Такое вот восхваление, очень в духе Золя. Но автор романа «Нана» тут же принялся делать оговорки. На его взгляд, последняя выставка импрессионистов сослужила им плохую службу. Нет сомнений, что импрессионизм — это передовой отряд современной живописи, та «подымающаяся волна модернизма, которую не остановить, которая мало-помалу подмывает Школу изящных искусств, Академию, все их приёмы и все их условности». В общем, разве можно в век железных дорог рисовать так же, как в эпоху Людовика XIV? Но при этом не является ли ошибкой проведение подобных групповых выставок? Не позволяют ли они разным посредственным художникам просачиваться в образовавшуюся брешь? И напоследок, in cauda venenum
[176], убийственное замечание: «К великому несчастью, ни один из художников этой группы не сумел мощно и неопровержимо воплотить в своих произведениях новые истины, которые только начинают обретать в их творчестве более-менее чёткие формы». А далее напрашивается мысль: то, к чему импрессионизм ещё только стремится, натурализм уже нашёл благодаря ему, Золя. И он продолжает: «Эти новые истины неоспоримы, но нигде, ни у одного из них мы не видим их воплощения в жизнь уверенной рукой мастера. Все эти художники лишь предвестники будущего, гения среди них нет, он ещё не родился. Всем понятно, чего они добиваются, и их право на это никто не оспаривает, но тщетно мы будем искать среди их работ шедевр, который бы зримо утвердил их истину и заставил бы склонить перед ней голову Так что борьба импрессионистов пока не принесла ожидаемых результатов, их творения не доросли до уровня их притязаний, они всё что-то лепечут и никак не могут найти нужные слова»

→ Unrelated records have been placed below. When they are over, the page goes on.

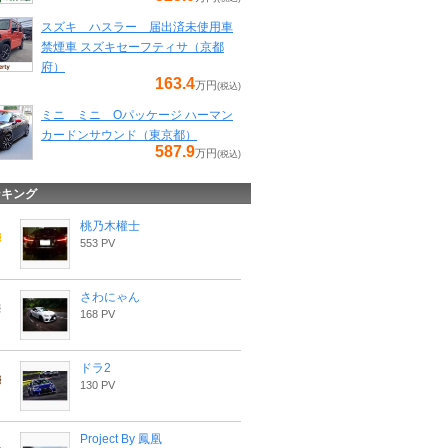
スズキ ハスラー 届出済未使用車
禁煙車 スズキセーフティサ（京都
府）
163.4
万円
(税込)
ミニ ミニ Oパッケージ ハーマン
カードンサウンド（東京都）
587.9
万円
(税込)
ンキング
桃乃木權士
553 PV
さわにゃん
168 PV
ドラ2
130 PV
Project By 鳳凰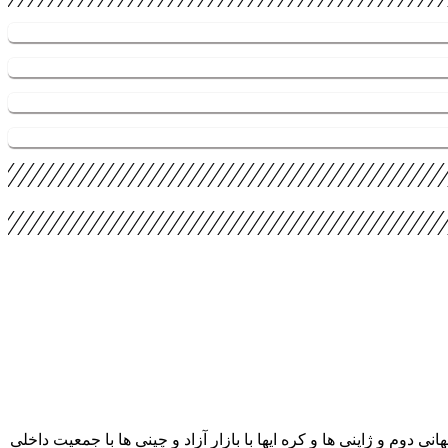
دوم و ژاپنی ها و کره ایها با بازار آزاد و چینی ها با جمعیت داخلی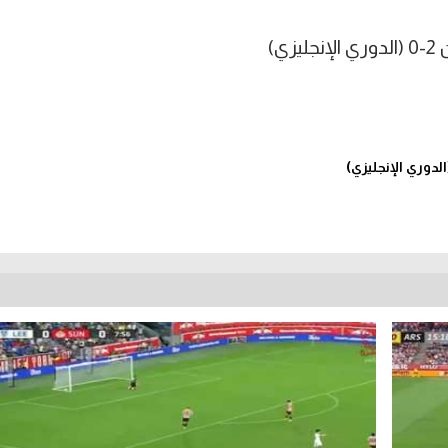
ي)
دوري الإنجليزي)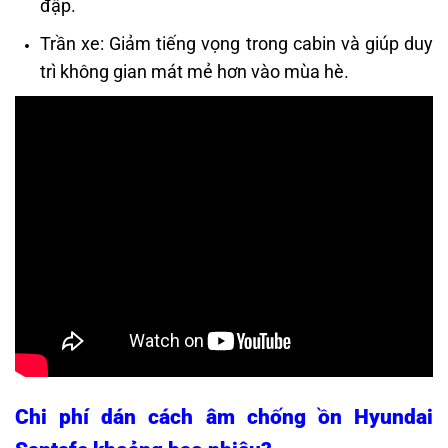
đập.
Trần xe: Giảm tiếng vọng trong cabin và giúp duy
trì không gian mát mẻ hơn vào mùa hè.
Chi phí d
án cách âm chống ồn Hyundai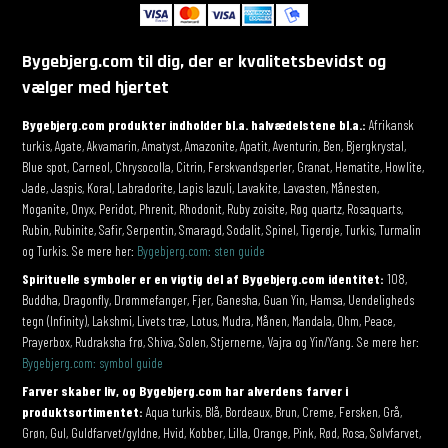
Bygebjerg.com til dig, der er kvalitetsbevidst og
vælger med hjertet
Bygebjerg.com produkter indholder bl.a. halvædelstene bl.a.:
Afrikansk
turkis, Agate, Akvamarin, Amatyst, Amazonite, Apatit, Aventurin, Ben, Bjergkrystal,
Blue spot, Carneol, Chrysocolla, Citrin, Ferskvandsperler, Granat, Hematite, Howlite,
Jade, Jaspis, Koral, Labradorite, Lapis lazuli, Lavakite, Lavasten, Månesten,
Moganite, Onyx, Peridot, Phrenit, Rhodonit, Ruby zoisite, Røg quartz, Rosaquarts,
Rubin, Rubinite, Safir, Serpentin, Smaragd, Sodalit, Spinel, Tigerøje, Turkis, Turmalin
og Turkis. Se mere her:
Bygebjerg.com: sten guide
Spirituelle symboler er en vigtig del af Bygebjerg.com identitet:
108,
Buddha, Dragonfly, Drømmefanger, Fjer, Ganesha, Guan Yin, Hamsa, Uendeligheds
tegn (Infinity), Lakshmi, Livets træ, Lotus, Mudra, Månen, Mandala, Ohm, Peace,
Prayerbox, Rudraksha frø, Shiva, Solen, Stjernerne, Vajra og Yin/Yang. Se mere her:
Bygebjerg.com: symbol guide
Farver skaber liv, og Bygebjerg.com har alverdens farver i
produktsortimentet:
Aqua turkis, Blå, Bordeaux, Brun, Creme, Fersken, Grå,
Grøn, Gul, Guldfarvet/gyldne, Hvid, Kobber, Lilla, Orange, Pink, Rød, Rosa, Sølvfarvet,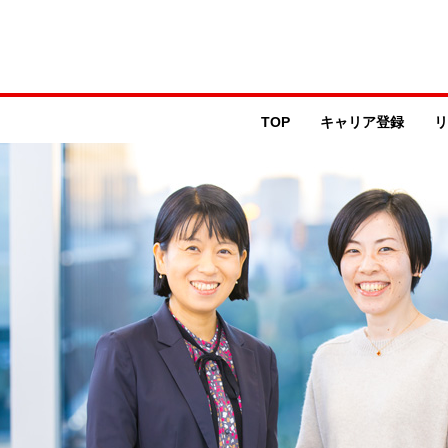
TOP
キャリア登録
リ
SPECIAL CONTENTS
職種紹介ショート動画
採用オウンドメディア「MUFG Circle」
金融×システム・デジタル
クロストーク
MUFG Bankについて
MUFG Way
会社概要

[177]. Посыл понятен: у импрессионистов нет лидера, нет своего гения; если бы он имелся, успех у публики им был бы обеспечен, пример тому — он сам и его романы.
Импрессионисты были в ярости. Но не Сезанн. К тому же Золя впервые в жизни удостоил его хоть какой-то похвалы, этак снисходительно упомянул вскользь: «Г-н Поль Сезанн с его темпераментом большого художника, который по-прежнему бьётся в поисках собственного стиля, всё же ближе к Курбе, чем к Делакруа».
Сезанн доволен. Эмиль написал о нём — наконец-то! Почувствовал ли он снисходительность и недопонимание в высказываниях друга? Конечно, сравнение с Курбе и Делакруа льстило, но Золя был не в состоянии реально оценить проделанную Полем гигантскую работу, он даже не понял, что тот уже отошёл от импрессионизма и торит собственный путь, ни на чей другой не похожий. Что касается импрессионизма, то на его счёт мнения друзей совпадали: да, это «новая истина», и уж кто-кто, а Сезанн-то по своему опыту знал, сколько за всем новым стоит упорного труда, поисков и метаний. И он совсем не обиделся на Золя за его вялую похвалу, он прекрасно понимал, сколько ему ещё предстоит сделать.